Saved data entries
_____
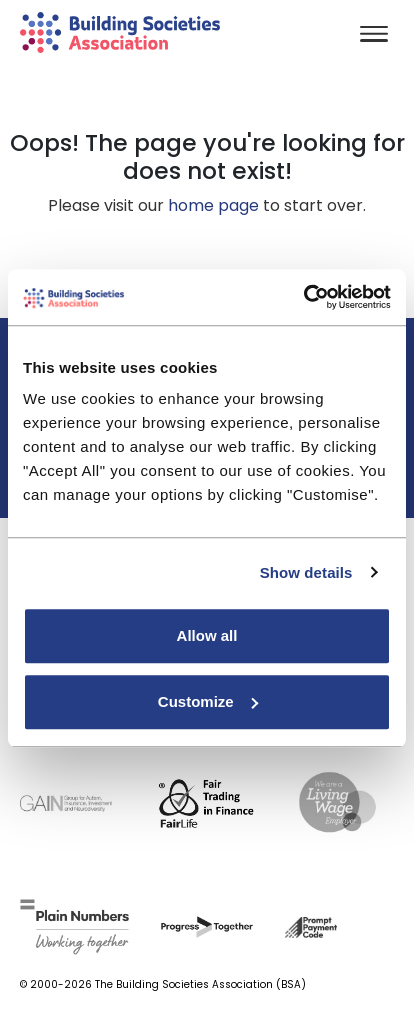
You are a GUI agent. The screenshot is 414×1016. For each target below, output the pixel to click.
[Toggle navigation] (374, 35)
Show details (306, 572)
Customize (208, 701)
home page (213, 205)
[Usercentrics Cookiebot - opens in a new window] (303, 297)
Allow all (207, 635)
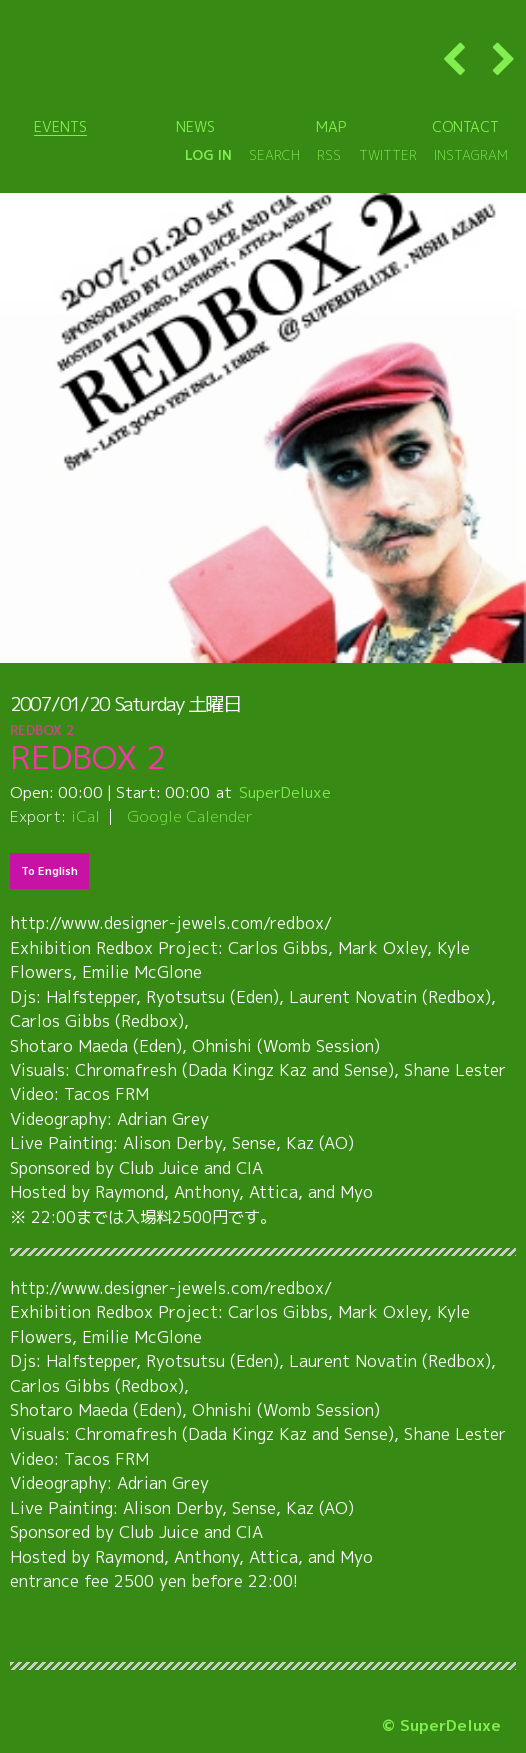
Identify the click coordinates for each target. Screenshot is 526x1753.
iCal (85, 816)
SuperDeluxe (285, 792)
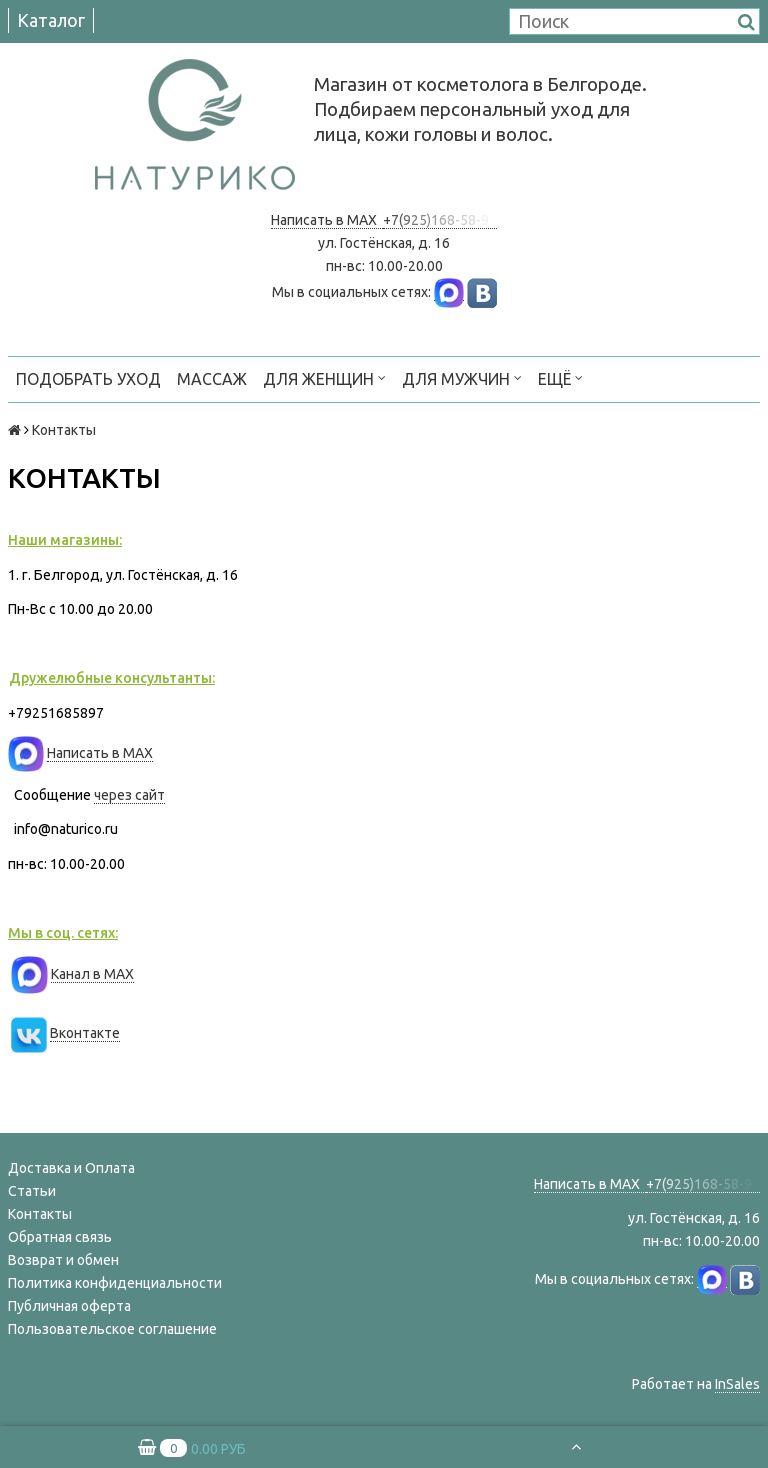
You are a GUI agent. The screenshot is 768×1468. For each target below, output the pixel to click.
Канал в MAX (92, 974)
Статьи (32, 1191)
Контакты (40, 1214)
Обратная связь (60, 1237)
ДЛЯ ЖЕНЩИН (324, 377)
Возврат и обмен (63, 1260)
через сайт (129, 795)
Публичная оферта (69, 1306)
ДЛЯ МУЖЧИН (462, 377)
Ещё (560, 377)
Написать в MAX (327, 220)
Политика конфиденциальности (115, 1283)
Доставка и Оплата (71, 1168)
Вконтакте (85, 1033)
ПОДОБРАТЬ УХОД (88, 379)
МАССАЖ (212, 379)
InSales (737, 1384)
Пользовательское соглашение (112, 1329)
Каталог (51, 20)
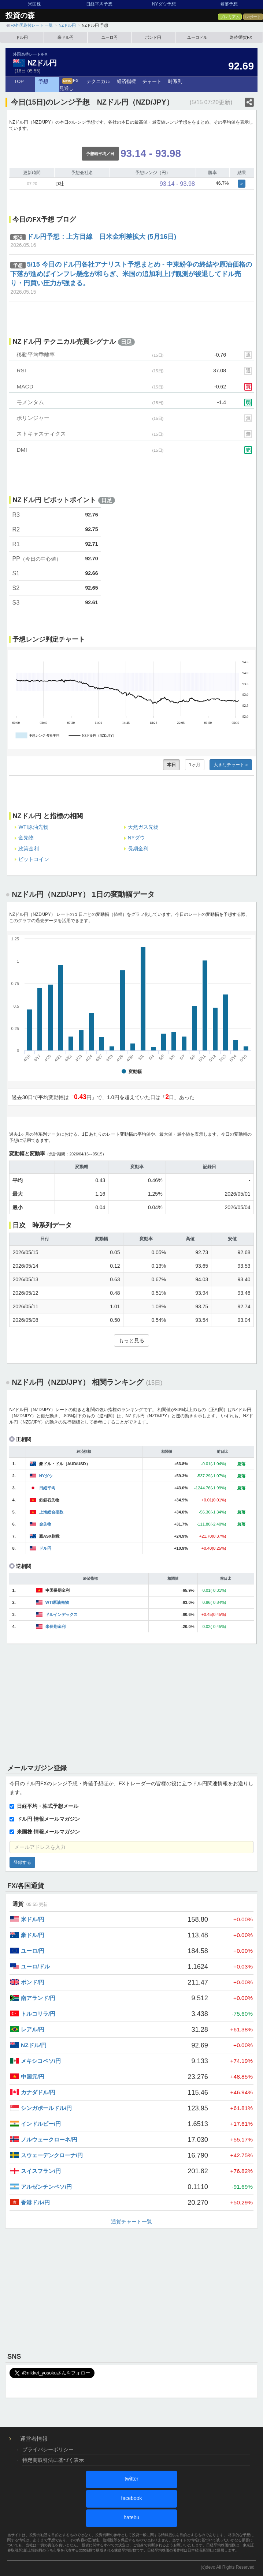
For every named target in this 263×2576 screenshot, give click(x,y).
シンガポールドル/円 (46, 2108)
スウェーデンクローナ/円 (52, 2155)
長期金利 (138, 848)
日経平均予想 (99, 4)
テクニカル (98, 81)
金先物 (26, 838)
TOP (19, 81)
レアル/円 (32, 2029)
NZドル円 (41, 63)
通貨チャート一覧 (131, 2222)
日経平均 (47, 1488)
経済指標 (126, 81)
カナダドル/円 (38, 2092)
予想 (43, 81)
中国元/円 (32, 2076)
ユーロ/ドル (35, 1966)
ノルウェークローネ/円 (49, 2139)
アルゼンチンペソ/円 (46, 2187)
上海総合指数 (51, 1512)
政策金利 (28, 848)
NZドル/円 (34, 2045)
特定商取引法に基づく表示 (53, 2460)
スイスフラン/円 (41, 2171)
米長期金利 (55, 1626)
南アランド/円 (38, 1998)
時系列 (175, 81)
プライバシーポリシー (48, 2449)
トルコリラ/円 (38, 2014)
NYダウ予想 (164, 4)
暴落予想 (229, 4)
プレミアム (230, 17)
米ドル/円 (32, 1919)
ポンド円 (153, 37)
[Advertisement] (131, 1702)
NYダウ (136, 838)
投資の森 (20, 15)
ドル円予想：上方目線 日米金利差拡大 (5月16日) (101, 236)
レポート (253, 17)
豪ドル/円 (32, 1935)
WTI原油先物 (33, 827)
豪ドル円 (66, 37)
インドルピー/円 (41, 2124)
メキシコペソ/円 (41, 2061)
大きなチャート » (231, 764)
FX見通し (69, 84)
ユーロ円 (109, 37)
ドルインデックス (61, 1614)
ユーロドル (197, 37)
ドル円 (22, 37)
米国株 (34, 4)
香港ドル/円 (35, 2202)
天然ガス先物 (143, 827)
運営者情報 (34, 2439)
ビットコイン (33, 859)
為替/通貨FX (241, 37)
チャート (152, 81)
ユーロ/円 (32, 1951)
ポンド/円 (32, 1982)
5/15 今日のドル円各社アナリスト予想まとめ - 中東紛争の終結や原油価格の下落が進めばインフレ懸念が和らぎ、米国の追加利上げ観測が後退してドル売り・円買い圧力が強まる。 (131, 274)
_____
__YOUR ASSIGNMENT__:
The records above must all be output exactly. Omit the images.

__WRITTEN SOLUTION__:
You are a GUI agent. The screenshot is 414×1016. For each target below, output the pixel to click.
[Toggle navigation] (374, 35)
Show details (306, 572)
Customize (208, 701)
home page (213, 205)
[Usercentrics Cookiebot - opens in a new window] (303, 297)
Allow all (207, 635)
Identify the click coordinates for each target. Screenshot is 526x1753.
iCal (85, 816)
SuperDeluxe (285, 792)
You are a GUI agent. The screenshot is 768×1468. For each target below, output the pixel to click.
Канал в MAX (92, 974)
Статьи (32, 1191)
Контакты (40, 1214)
Обратная связь (60, 1237)
ДЛЯ ЖЕНЩИН (324, 377)
Возврат и обмен (63, 1260)
через сайт (129, 795)
Публичная оферта (69, 1306)
ДЛЯ МУЖЧИН (462, 377)
Ещё (560, 377)
Написать в MAX (327, 220)
Политика конфиденциальности (115, 1283)
Доставка и Оплата (71, 1168)
Вконтакте (85, 1033)
ПОДОБРАТЬ УХОД (88, 379)
МАССАЖ (212, 379)
InSales (737, 1384)
Пользовательское соглашение (112, 1329)
Каталог (51, 20)
For every named target in this 263×2576 screenshot, give click(x,y).
シンガポールドル/円 (46, 2108)
スウェーデンクローナ/円 (52, 2155)
長期金利 (138, 848)
日経平均予想 (99, 4)
テクニカル (98, 81)
金先物 (26, 838)
TOP (19, 81)
レアル/円 (32, 2029)
NZドル円 (41, 63)
通貨チャート一覧 (131, 2222)
日経平均 (47, 1488)
経済指標 (126, 81)
カナダドル/円 (38, 2092)
予想 (43, 81)
中国元/円 (32, 2076)
ユーロ/ドル (35, 1966)
ノルウェークローネ/円 (49, 2139)
アルゼンチンペソ/円 (46, 2187)
上海総合指数 (51, 1512)
政策金利 (28, 848)
NZドル/円 (34, 2045)
特定商取引法に基づく表示 (53, 2460)
スイスフラン/円 (41, 2171)
米長期金利 (55, 1626)
南アランド/円 (38, 1998)
時系列 (175, 81)
プライバシーポリシー (48, 2449)
トルコリラ/円 (38, 2014)
NYダウ予想 (164, 4)
暴落予想 (229, 4)
プレミアム (230, 17)
米ドル/円 (32, 1919)
ポンド円 (153, 37)
[Advertisement] (131, 1702)
NYダウ (136, 838)
投資の森 (20, 15)
ドル円予想：上方目線 日米金利差拡大 (5月16日) (101, 236)
レポート (253, 17)
豪ドル/円 (32, 1935)
WTI原油先物 (33, 827)
豪ドル円 (66, 37)
インドルピー/円 (41, 2124)
メキシコペソ/円 (41, 2061)
大きなチャート » (231, 764)
FX見通し (69, 84)
ユーロ円 (109, 37)
ドルインデックス (61, 1614)
ユーロドル (197, 37)
ドル円 (22, 37)
米国株 (34, 4)
香港ドル/円 (35, 2202)
天然ガス先物 (143, 827)
運営者情報 (34, 2439)
ビットコイン (33, 859)
為替/通貨FX (241, 37)
チャート (152, 81)
ユーロ/円 (32, 1951)
ポンド/円 (32, 1982)
5/15 今日のドル円各社アナリスト予想まとめ - 中東紛争の終結や原油価格の下落が進めばインフレ懸念が和らぎ、米国の追加利上げ観測が後退してドル売り・円買い圧力が強まる。 (131, 274)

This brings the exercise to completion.